What the task requires ::
Wherever a picture appears, leave it out, and transcribe the rest of the records exactly.

Excerpted records ::

»»

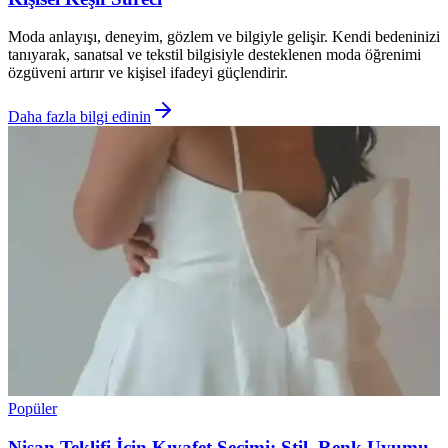
Moda anlayışı, deneyim, gözlem ve bilgiyle gelişir. Kendi bedeninizi
tanıyarak, sanatsal ve tekstil bilgisiyle desteklenen moda öğrenimi
özgüveni artırır ve kişisel ifadeyi güçlendirir.
Daha fazla bilgi edinin
Popüler
Nişan Teklifi İçin Kıyafet Seçimi: Stil, Renk Uyumu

««

Answer box ::
Moda anlayışı, deneyim, gözlem ve bilgiyle gelişir. Kendi bedeninizi
tanıyarak, sanatsal ve tekstil bilgisiyle desteklenen moda öğrenimi
özgüveni artırır ve kişisel ifadeyi güçlendirir.
Daha fazla bilgi edinin
Popüler
Nişan Teklifi İçin Kıyafet Seçimi: Stil, Renk Uyumu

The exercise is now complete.